Far away points can have large influence...
Far away points in their mass, not individually, may have effect on filling in the "holes" of corresponding scale. In the presence of enough neighboring points the influence of far trends will be negligible. As a demonstration, write a univariate linear or cubic spline as a N-sum of RBF formally including "far-away" terms.
...all points are needed to reconstruct a given value. The calculation for each point involves summation over N points, which may be large, leading to accumulation of small errors.
The evaluation of large RBF could be done with the method of fast multipoles (FMM) to a given precision. The idea is to pre-compute all the influences of hierarchical groups of far-away points. This is similar to multipole decomposition in electrostatics: far away charges are approximated as one net charge or dipole, a finer structure of remote cloud doesn't matter here.
For moderate RBF one could indeed sum over N, perhaps using Kahan summation, for example, to preserve floating-point precision as much as possible.

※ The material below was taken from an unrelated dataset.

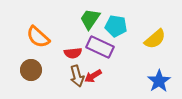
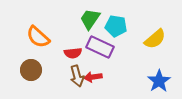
red arrow: moved 1 px down; rotated 24 degrees clockwise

Additionally, solving the matrix equation for large N may be unstable as well
Fitting a large globally supported RBF interpolant is indeed not an easy problem. One current approach is to use various matrix preconditioning methods. I for example am developing with my mentor an alternative approach, a greedy algorithm, which should allow fitting to very large oversampled datasets.
Are there other methods or extensions to the TPS method that smoothly solve the 2D interpolation problem from scattered data that don't have the above issues?
If your data is large but have more or less regular sparsity, or you can estimate the scales of holes, I would recommend compactly supported RBF or a series of them with different radius, that is how it's done I think in the ALGLIB library, for example.
EDIT in reply to the comments
"...if the data are much further apart than
the support size of the compactly supported radial basis functions, we will
get a useless approximation to the data, although it always interpolates... Conversely, if the
data are far closer to each other on average than the support size of the ra-
dial basis function, we lose the benefits of compact support. Thus, the scaling
should be related to the local spacing of the centres." -- Buhman, Radial Basis Functions. See also here.
If you don't have an estimate on the diameter of the largest possible gap and can't use a uniform radius, you may want to look for variable scaling schemes, for example:
"This algorithm builds multiscale (hierarchical) RBF models... with decreasing radii... Values predicted by the first layer of the RBF model are subtracted from the function values at nodes ... residuals are passed to the next iteration."
RE: "Interpolating, smooth, local. Pick any two"
That is too short and categorical to live by. A cubic spline minimizes a curvature-like functional while can be written in a locally supported B-spline basis.
RE: "minimizing some roughness functional ... you cannot minimize it locally, even if your basis support is local"
Even though CSRBF may look visually unpleasant when the radius is too small, they still minimize a norm, i.e., are the best approximator in a so-called native functional space which for Wendland's CSRBF of minimal degree is a classical Sobolev space. This is Theorem 10.35 in Wendland, Scattered Data Approximation.